What to produce ▸
Nothing but the records beneath, reproduced exactly, should appear in the answer.

[Start of Attachment]

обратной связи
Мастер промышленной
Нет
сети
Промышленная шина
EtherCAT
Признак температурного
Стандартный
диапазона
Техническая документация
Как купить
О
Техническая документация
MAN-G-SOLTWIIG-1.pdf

[End of Attachment]

Solved problem ▸
обратной связи
Мастер промышленной
Нет
сети
Промышленная шина
EtherCAT
Признак температурного
Стандартный
диапазона
Техническая документация
Как купить
О
Техническая документация
MAN-G-SOLTWIIG-1.pdf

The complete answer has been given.